Training an Emotional Face Classifier

machine learning

tutorial

fastai

computer-vision

Published

March 22, 2025

Ok I have been trying to get this thing posted for weeks and its finally time now. First step, what am I even doing. Well, broadly the goal is to get a decent understanding of deep learning concepts and apply them to subject matter I find interesting. I see this stage as learning to read sheet music and musc theory before I can create compositions.

The first step is going to be training the model. It’s taken me a while to decide what I want to train it on. Originally I wanted to do something music related, but now the desire to get something UP and POSTED has made me go with my first idea of emotion recognition in human faces.

Begin Creating the Dataset

Before I get into any DL/ML specific things, I first have to import the fastai package into the notebook. So, that’s what we see below:

Code

#hide
! [ -e /content ] && pip install -Uqq fastbook
import fastbook
fastbook.setup_book()

Code

#hide
from fastbook import *
from fastai.vision.widgets import *

Theoretially the pakage is set up. Now I need some data. Since this is my first post, I’m just going to use duckduckgo to grab some images from the internet. In practice, datasets must be curated more carefully than this. I’ll use one trick I learned, but there are issues with going directly to image search. One of the biggest is that the data usually ends up being pretty biased. My guess is that if I do it this way I’ll get an attractive white people emotion analyzer, rather than a people analyzer. We’ll see…

Code

results = search_images_ddg('joyful face')
ims = results
len(ims)

Code

dest = 'images/test.jpg'
download_url(ims[1], dest)
ims[1]

Code

im = Image.open(dest)
im.to_thumb(128,128)

Ok, this is a great example of why going straight to image search is bad.
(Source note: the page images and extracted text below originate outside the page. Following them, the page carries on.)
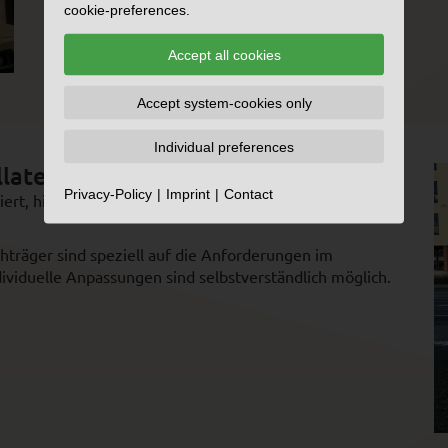
cookie-preferences.
Accept all cookies
Accept system-cookies only
Individual preferences
llateure
Privacy-Policy
Imprint
Contact
ert, hier im Bild ein Fiat Ducato Kastenwagen mit
hträger sind speziell auf die Anforderungen im
dividuelle Anpassungen sind selbstverständlich möglich.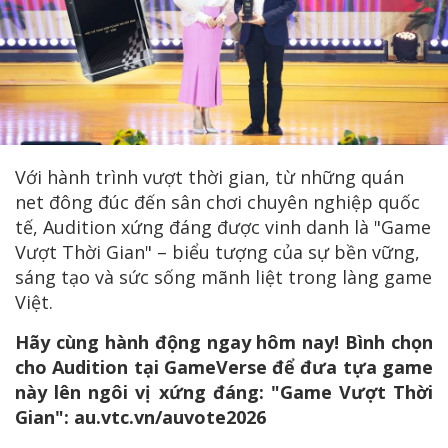
Với hành trình vượt thời gian, từ những quán
net đông đúc đến sân chơi chuyên nghiệp quốc
tế, Audition xứng đáng được vinh danh là "Game
Vượt Thời Gian" – biểu tượng của sự bền vững,
sáng tạo và sức sống mãnh liệt trong làng game
Việt.
Hãy cùng hành động ngay hôm nay! Bình chọn
cho Audition tại GameVerse để đưa tựa game
này lên ngôi vị xứng đáng: "Game Vượt Thời
Gian": au.vtc.vn/auvote2026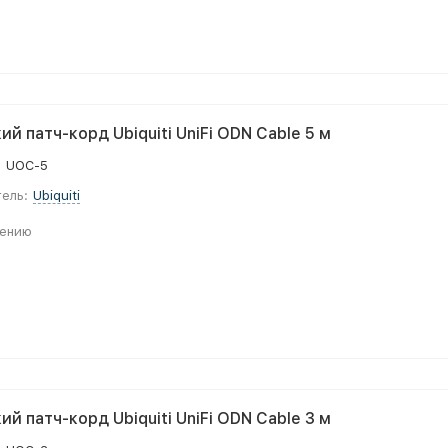
й патч-корд Ubiquiti UniFi ODN Cable 5 м
:
UOC-5
ель:
Ubiquiti
нению
й патч-корд Ubiquiti UniFi ODN Cable 3 м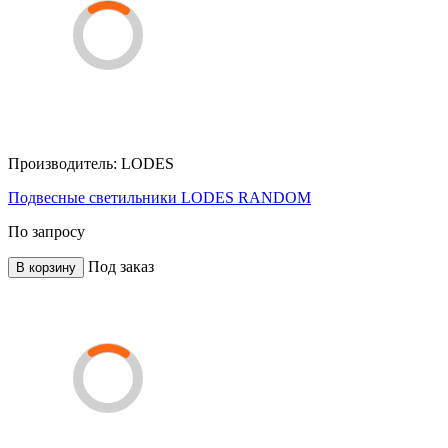
Производитель:
LODES
Подвесные светильники LODES RANDOM
По запросу
Под заказ
В корзину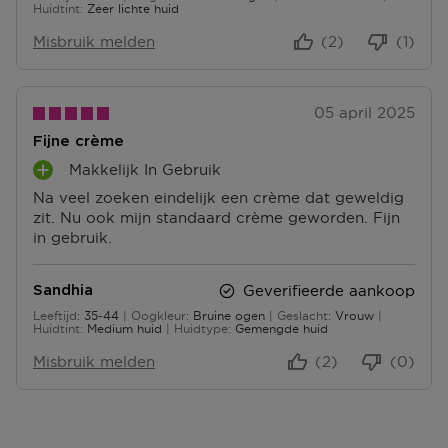
65 tot 74
Huidtint
Zeer lichte huid
Misbruik melden
(2)
(1)
05 april 2025
Fijne crème
Makkelijk In Gebruik
P
Na veel zoeken eindelijk een crème dat geweldig
L
zit. Nu ook mijn standaard crème geworden. Fijn
U
in gebruik.
S
P
U
Geverifieerde aankoop
Sandhia
N
Leeftijd
35-44
Oogkleur
Bruine ogen
Geslacht
Vrouw
T
35 tot 44
Huidtint
Medium huid
Huidtype
Gemengde huid
E
N
Misbruik melden
(2)
(0)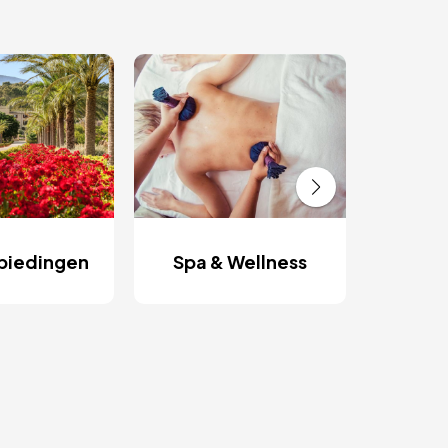
Rom
onts
biedingen
Spa & Wellness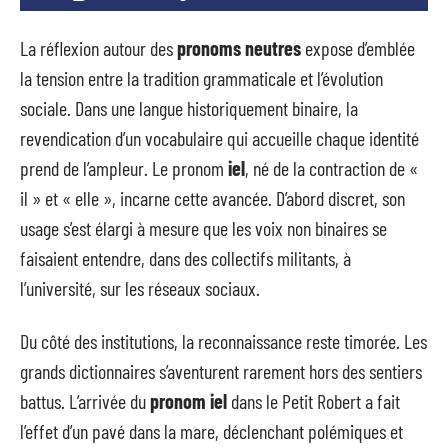
La réflexion autour des
pronoms neutres
expose d’emblée
la tension entre la tradition grammaticale et l’évolution
sociale. Dans une langue historiquement binaire, la
revendication d’un vocabulaire qui accueille chaque identité
prend de l’ampleur. Le pronom
iel
, né de la contraction de «
il » et « elle », incarne cette avancée. D’abord discret, son
usage s’est élargi à mesure que les voix non binaires se
faisaient entendre, dans des collectifs militants, à
l’université, sur les réseaux sociaux.
Du côté des institutions, la reconnaissance reste timorée. Les
grands dictionnaires s’aventurent rarement hors des sentiers
battus. L’arrivée du
pronom iel
dans le Petit Robert a fait
l’effet d’un pavé dans la mare, déclenchant polémiques et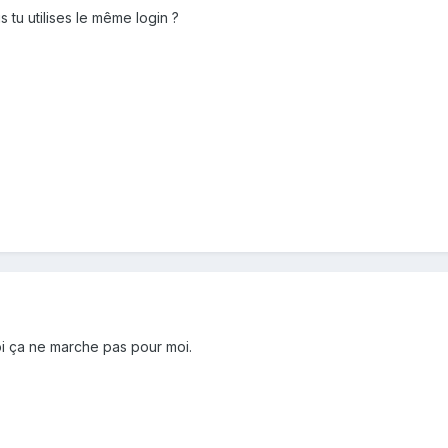
 tu utilises le même login ?
i ça ne marche pas pour moi.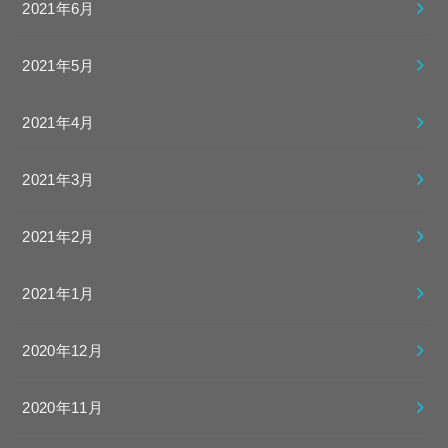
2021年6月
2021年5月
2021年4月
2021年3月
2021年2月
2021年1月
2020年12月
2020年11月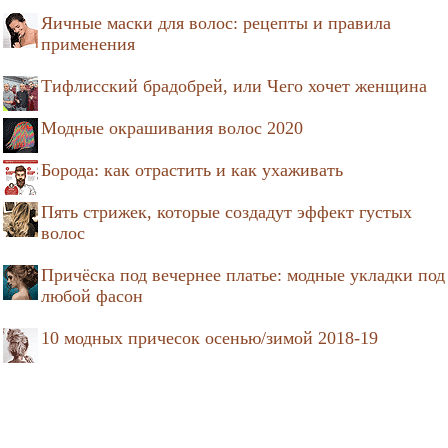
Яичные маски для волос: рецепты и правила
применения
Тифлисский брадобрей, или Чего хочет женщина
Модные окрашивания волос 2020
Борода: как отрастить и как ухаживать
Пять стрижек, которые создадут эффект густых
волос
Причёска под вечернее платье: модные укладки под
любой фасон
10 модных причесок осенью/зимой 2018-19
The first image I got was this

The image is a cartoon face with speech bubble. So maybe this blog post is “why you shouldn’t use a naive image search for building models, but how to fight through the pain anyway.”
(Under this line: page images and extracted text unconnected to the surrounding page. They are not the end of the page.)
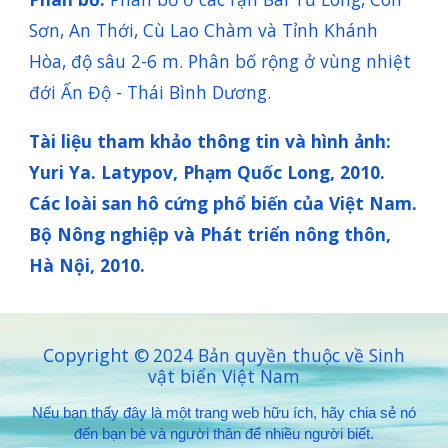
Sơn, An Thới, Cù Lao Chàm và Tỉnh Khánh
Hòa, độ sâu 2-6 m. Phân bố rộng ở vùng nhiệt
đới Ấn Độ - Thái Bình Dương
.
Tài liệu tham khảo thông tin và hình ảnh:
Yuri Ya. Latypov, Phạm Quốc Long, 2010.
Các loài san hô cứng phổ biến của Việt Nam.
Bộ Nông nghiệp và Phát triển nông thôn,
Hà Nội, 2010.
Copyright ©
2024 Bản quyền thuộc về Sinh
vật biển Việt Nam
Nếu bạn thấy đây là một trang web hữu ích, hãy chia sẻ nó
đến bạn bè và người thân để nhiều người biết.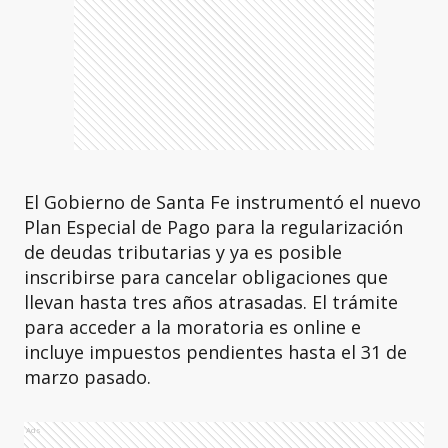
El Gobierno de Santa Fe instrumentó el nuevo
Plan Especial de Pago para la regularización
de deudas tributarias y ya es posible
inscribirse para cancelar obligaciones que
llevan hasta tres años atrasadas. El trámite
para acceder a la moratoria es online e
incluye impuestos pendientes hasta el 31 de
marzo pasado.
Ads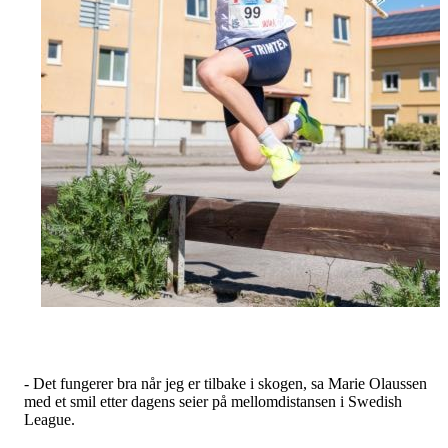
- Det fungerer bra når jeg er tilbake i skogen, sa Marie Olaussen
med et smil etter dagens seier på mellomdistansen i Swedish
League.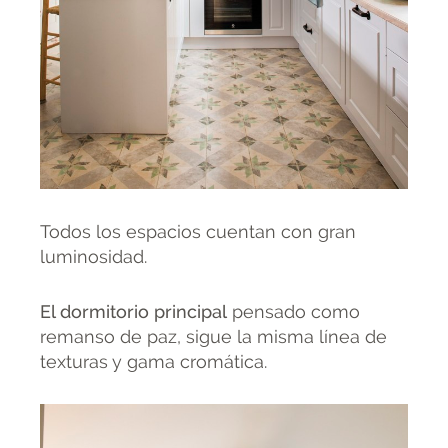
Todos los espacios cuentan con gran
luminosidad.
El dormitorio principal
pensado como
remanso de paz, sigue la misma línea de
texturas y gama cromática.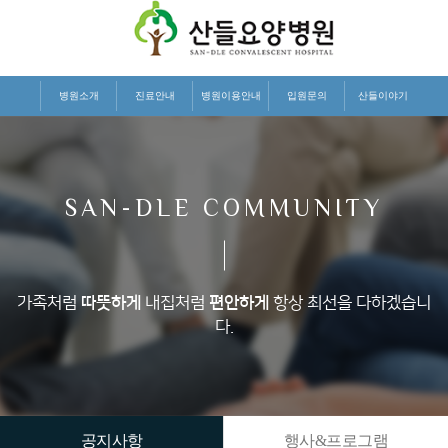
병원소개
진료안내
병원이용안내
입원문의
산들이야기
SAN-DLE COMMUNITY
가족처럼
따뜻하게
내집처럼
편안하게
항상 최선을 다하겠습니
다.
공지사항
행사&프로그램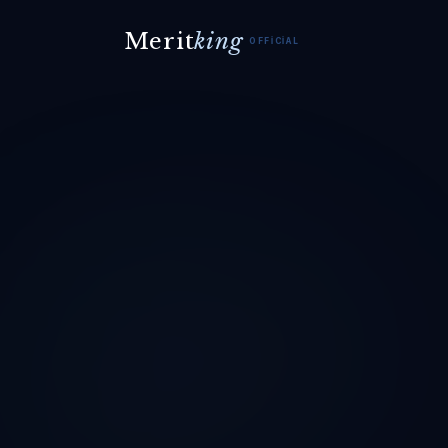
Merit
king
OFFICIAL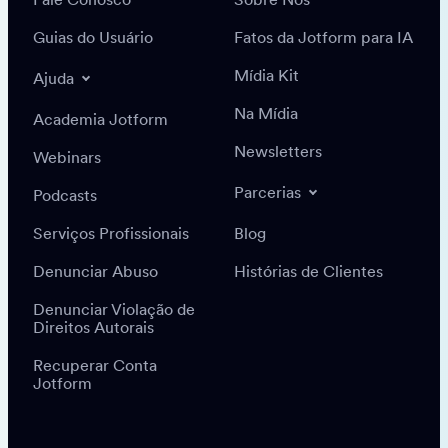
Guias do Usuário
Fatos da Jotform para IA
Mídia Kit
Ajuda
Na Mídia
Academia Jotform
Newsletters
Webinars
Parcerias
Podcasts
Serviços Profissionais
Blog
Denunciar Abuso
Histórias de Clientes
Denunciar Violação de
Direitos Autorais
Recuperar Conta
Jotform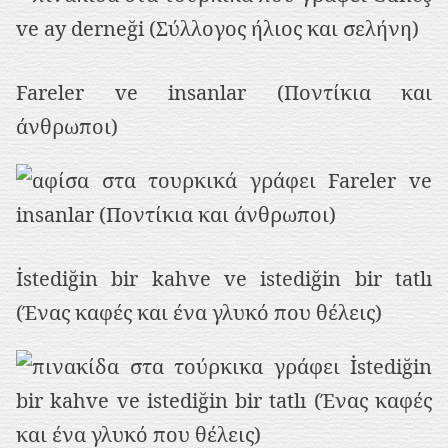
Fareler ve insanlar (Ποντίκια και
άνθρωποι)
İstediğin bir kahve ve istediğin bir tatlı
(Ένας καφές και ένα γλυκό που θέλεις)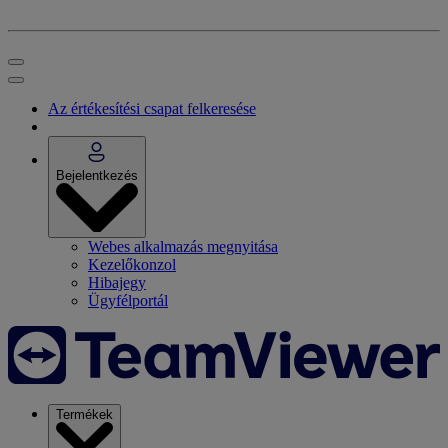
Az értékesítési csapat felkeresése
Bejelentkezés
Webes alkalmazás megnyitása
Kezelőkonzol
Hibajegy
Ügyfélportál
Termékek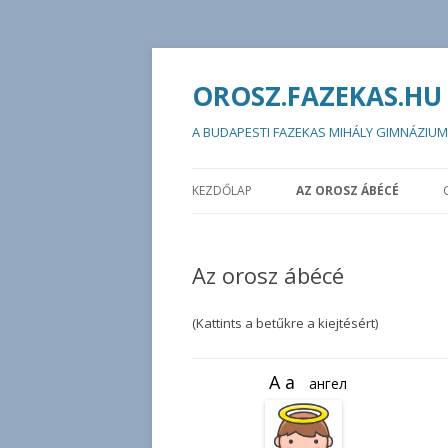
OROSZ.FAZEKAS.HU
A BUDAPESTI FAZEKAS MIHÁLY GIMNÁZI
KEZDŐLAP
AZ OROSZ ÁBÉCÉ
Az orosz ábécé
(Kattints a betűkre a kiejtésért)
ангел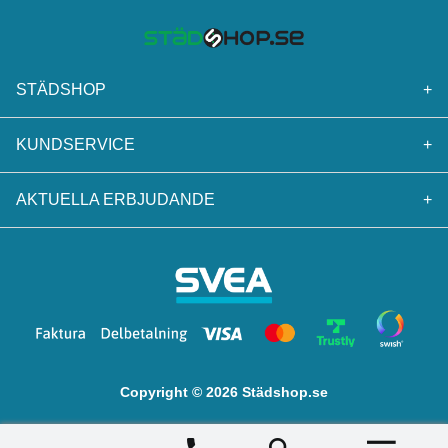
STÄDSHOP
+
KUNDSERVICE
+
AKTUELLA ERBJUDANDE
+
Copyright © 2026 Städshop.se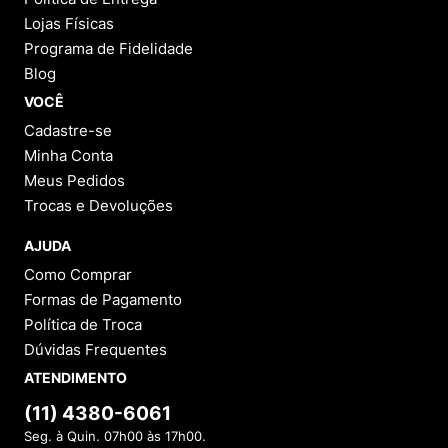
Lojas Físicas
Programa de Fidelidade
Blog
VOCÊ
Cadastre-se
Minha Conta
Meus Pedidos
Trocas e Devoluções
AJUDA
Como Comprar
Formas de Pagamento
Política de Troca
Dúvidas Frequentes
ATENDIMENTO
(11) 4380-6061
Seg. à Quin. 07h00 às 17h00.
Let’s see if tweaking the search term helps…

Code

results = search_images_ddg('joyful human face photo')
ims = results
dest = 'images/test.jpg'
download_url(ims[20], dest)
print(ims[20])
im = Image.open(dest)
im.to_thumb(128,128)

Okay great, we definitely got a human this time. Still though we can’t see if ALL of our images are of humans, nor can we tell if we have a decent demographic distribution. Just highlighting the necessities of data curation and bias analysis. Technically it could be possible that this bias wouldn’t impact the deployment. In my case, my goal is not to make a robust emotions classifier but to make a simple deployed proof of concept, so I’m pressing on 😁.
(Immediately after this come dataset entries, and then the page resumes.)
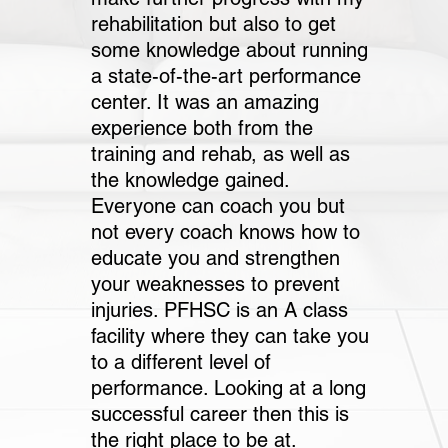
rehabilitation but also to get
some knowledge about running
a state-of-the-art performance
center. It was an amazing
experience both from the
training and rehab, as well as
the knowledge gained.
Everyone can coach you but
not every coach knows how to
educate you and strengthen
your weaknesses to prevent
injuries. PFHSC is an A class
facility where they can take you
to a different level of
performance. Looking at a long
successful career then this is
the right place to be at.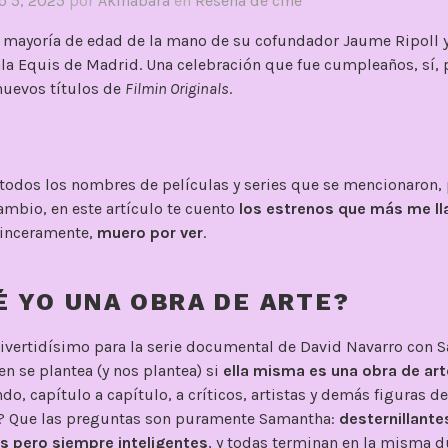
o 5, 2025
por
Akihabara
en
Reseña de cine
 mayoría de edad de la mano de su cofundador Jaume Ripoll 
ala Equis de Madrid. Una celebración que fue cumpleaños, sí,
nuevos títulos de
Filmin Originals
.
todos los nombres de películas y series que se mencionaron, 
ambio, en este artículo te cuento
los estrenos que más me ll
sinceramente,
muero por ver
.
É YO UNA OBRA DE ARTE?
divertidísimo para la serie documental de David Navarro con
en se plantea (y nos plantea) si
ella misma es una obra de art
do, capítulo a capítulo, a críticos, artistas y demás figuras d
a? Que las preguntas son puramente Samantha:
desternillant
s pero siempre inteligentes
, y todas terminan en la misma d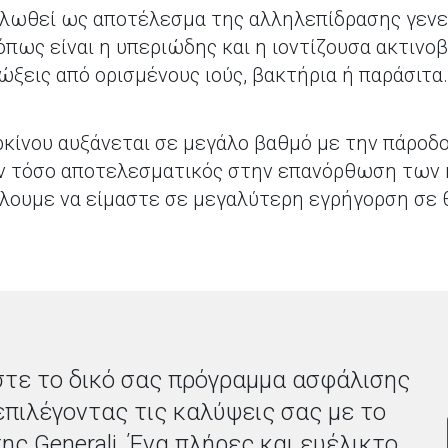
δηλωθεί ως αποτέλεσμα της αλληλεπίδρασης γεν
ως είναι η υπεριώδης και η ιοντίζουσα ακτινοβ
ώξεις από ορισμένους ιούς, βακτήρια ή παράσιτα
κίνου αυξάνεται σε μεγάλο βαθμό με την πάροδο
έον τόσο αποτελεσματικός στην επανόρθωση των
λουμε να είμαστε σε μεγαλύτερη εγρήγορση σε 
τε το δικό σας πρόγραμμα ασφάλισης
 επιλέγοντας τις καλύψεις σας με το
της Generali. Ένα πλήρες και ευέλικτο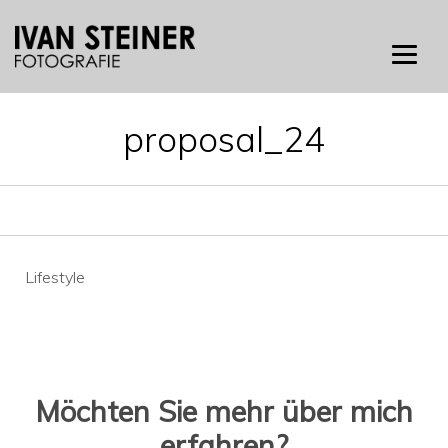
Skip
to
content
proposal_24
Beitragsnavigation
Lifestyle
Möchten Sie mehr über mich
erfahren?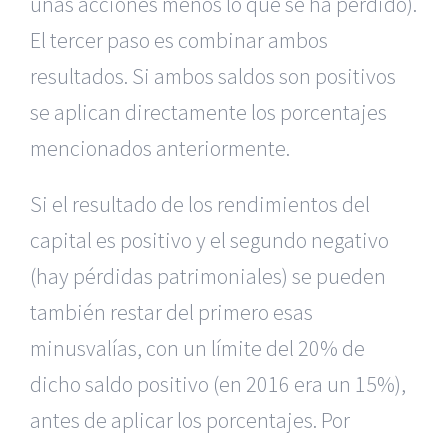
unas acciones menos lo que se ha perdido).
El tercer paso es combinar ambos
resultados. Si ambos saldos son positivos
se aplican directamente los porcentajes
mencionados anteriormente.
Si el resultado de los rendimientos del
capital es positivo y el segundo negativo
(hay pérdidas patrimoniales) se pueden
también restar del primero esas
minusvalías, con un límite del 20% de
dicho saldo positivo (en 2016 era un 15%),
antes de aplicar los porcentajes. Por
Speeding things up, we can add the classifications ‘sad’ and ‘neutral’ to our options.

Code

#hide
searches = 'joyful', 'sad', 'neutral'
path = Path('human_emotion_images')

for o in searches:
    dest = (path/o)
    dest.mkdir(exist_ok=True, parents=True)
    download_images(dest, urls=search_images_ddg(f'{o} human face photo'))
    time.sleep(5)
    resize_images(path/o, max_size=400, dest=path/o)
print('Images downloaded!')

Another thing I noticed as I searched for face manually is that SO MANY of them are AI generated. Train a model of human emotion recognition on AI generated images of human faces does not seem like a good idea for any production level systems.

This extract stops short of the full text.